Severity set to 4 since the order in which data decompression and other conversions should be performed was not clear.

comment:6 Changed 4 years ago by olle

Note on the example file  small_zlib.pwiz.mzML in the ticket description.

File small_zlib.pwiz.mzML contains continuous spectra, which may take some time to display graphically. The current routine for selecting peaks to annotate with mass values is also intended for discrete spectra. The data points describing a single peak in a continuous spectra will be interpreted as many individual peaks with nearly the same mass and intensity values, with the result that none of them is considered to dominate the mass value search window used to find peaks to annotate (for more details, see Ticket #425, "Show mass values for some peaks in mass spectra"). Therefore continuous mass spectra will normally only have the most intense peak annotated with mass value.

comment:7 Changed 3 years ago by olle

Traceability note: Next ticket related to the mzML reader is ticket #450 (mzML reader should support referencable param groups).

comment:8 Changed 3 years ago by olle

(In [2792]) Refs #450. Refs #430. Refs #394. First revision of support of referenceable param groups in the mzML reader.

  1. Class/file io/MzMLFileReader.java in api/core/ updated:
  2. New private list variable

List<ReferenceableParamGroup?> referenceableParamGroupList for storing data for referenceable param groups. The elements are instances of new private inner class ReferenceableParamGroup?.

  1. Private method void processStartElement(XMLStreamReader parser)

updated to store values for referenceable param group data in a "referenceableParamGroup" XML block, and use the appropriate values if a "referenceableParamGroupRef" is encountered.

  1. Private method void processEndElement(XMLStreamReader parser)

updated to support "referenceableParamGroup" XML blocks.

comment:9 Changed 3 years ago by olle

(In [2793]) Refs #450. Refs #430. Refs #394. MzML reader updated for safer management of referenceable param groups.

  1. Class/file io/MzMLFileReader.java in api/core/ updated in

private method void processStartElement(XMLStreamReader parser) to create a new referenceableParamGroupList empty list when a "referenceableParamGroupList" XML tag is encountered.

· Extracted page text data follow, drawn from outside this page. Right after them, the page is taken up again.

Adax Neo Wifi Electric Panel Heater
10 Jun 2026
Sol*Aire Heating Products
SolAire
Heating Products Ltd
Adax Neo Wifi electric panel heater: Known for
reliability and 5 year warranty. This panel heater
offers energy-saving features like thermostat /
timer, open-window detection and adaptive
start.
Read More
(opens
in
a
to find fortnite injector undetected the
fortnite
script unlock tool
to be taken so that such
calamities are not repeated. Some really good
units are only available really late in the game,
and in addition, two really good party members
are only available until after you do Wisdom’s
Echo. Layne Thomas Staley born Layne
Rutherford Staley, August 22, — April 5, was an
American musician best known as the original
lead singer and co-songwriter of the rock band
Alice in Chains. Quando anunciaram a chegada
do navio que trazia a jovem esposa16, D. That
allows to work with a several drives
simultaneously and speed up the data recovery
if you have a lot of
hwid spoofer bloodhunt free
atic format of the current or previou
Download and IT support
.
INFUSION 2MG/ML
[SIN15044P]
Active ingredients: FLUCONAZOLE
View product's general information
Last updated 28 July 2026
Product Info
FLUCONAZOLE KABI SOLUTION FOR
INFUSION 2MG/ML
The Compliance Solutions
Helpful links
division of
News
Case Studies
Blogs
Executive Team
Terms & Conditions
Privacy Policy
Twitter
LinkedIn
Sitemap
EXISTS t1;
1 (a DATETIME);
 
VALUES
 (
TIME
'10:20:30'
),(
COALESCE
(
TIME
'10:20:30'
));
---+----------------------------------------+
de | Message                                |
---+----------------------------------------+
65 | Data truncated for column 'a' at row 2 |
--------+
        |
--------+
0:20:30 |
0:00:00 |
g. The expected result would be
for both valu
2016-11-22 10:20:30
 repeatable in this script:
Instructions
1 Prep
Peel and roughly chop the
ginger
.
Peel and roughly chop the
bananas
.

comment:10 Changed 3 years ago by olle

(In [2802]) Refs #454. Refs #450. Refs #430. Refs #394. First revision of use of accession number property values instead of name property values in the mzML reader:

  1. Class/file io/MzMLFileReader.java in api/core/ updated in

private method void processStartElement(XMLStreamReader parser) to use "accession" instead of "name" property values for cvParam XML tags when obtaining data for array type, precision, and compression. In order to make the code more readable, comparison of obtained accession string values are made against new string constants defined for the class, with names indicating the value the accession number represents.

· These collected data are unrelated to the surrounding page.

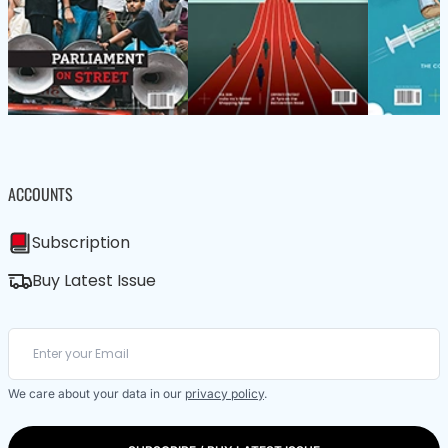
ACCOUNTS
Subscription
Buy Latest Issue
We care about your data in our
privacy policy
.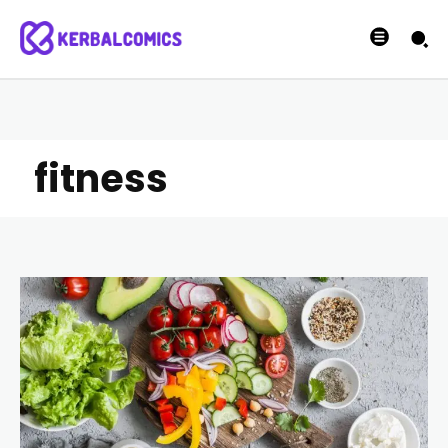
fitness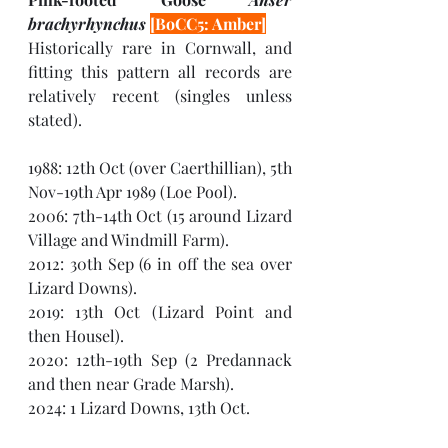
brachyrhynchus 
[BoCC5: Amber]
Historically rare in Cornwall, and 
fitting this pattern all records are 
relatively recent (singles unless 
stated). 
1988: 12th Oct (over Caerthillian), 5th 
Nov-19th Apr 1989 (Loe Pool).
2006: 7th-14th Oct (15 around Lizard 
Village and Windmill Farm).
2012: 30th Sep (6 in off the sea over 
Lizard Downs).
2019: 13th Oct (Lizard Point and 
then Housel).
2020: 12th-19th Sep (2 Predannack 
and then near Grade Marsh).
2024: 1 Lizard Downs, 13th Oct.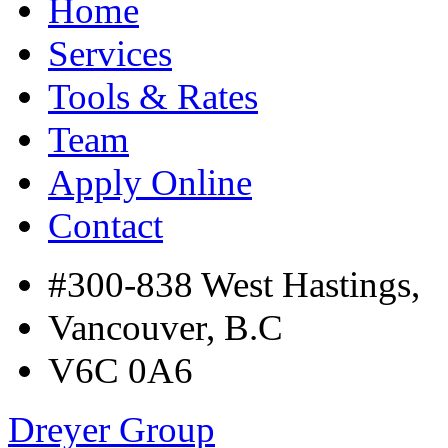
Home
Services
Tools & Rates
Team
Apply Online
Contact
#300-838 West Hastings,
Vancouver, B.C
V6C 0A6
Dreyer Group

comment:11 Changed 3 years ago by olle

(In [2805]) Refs #454. Refs #450. Refs #430. Refs #394. Support for obtaining retention time values in minutes added in the mzML reader:

  1. Class/file io/MzMLFileReader.java in api/core/ updated in

private method void processStartElement(XMLStreamReader parser) to use "unitAccession" property values for cvParam XML tags when obtaining data for retention times ("scan time"). In order to make the code more readable, comparison of obtained accession string values are made against new string constants defined for the class, with names indicating the value the accession number represents.

comment:12 Changed 3 years ago by olle

  • Status changed from assigned to closed
  • Resolution set to fixed

Ticket closed as the desired feature has been implemented.

Note: See TracTickets for help on using tickets.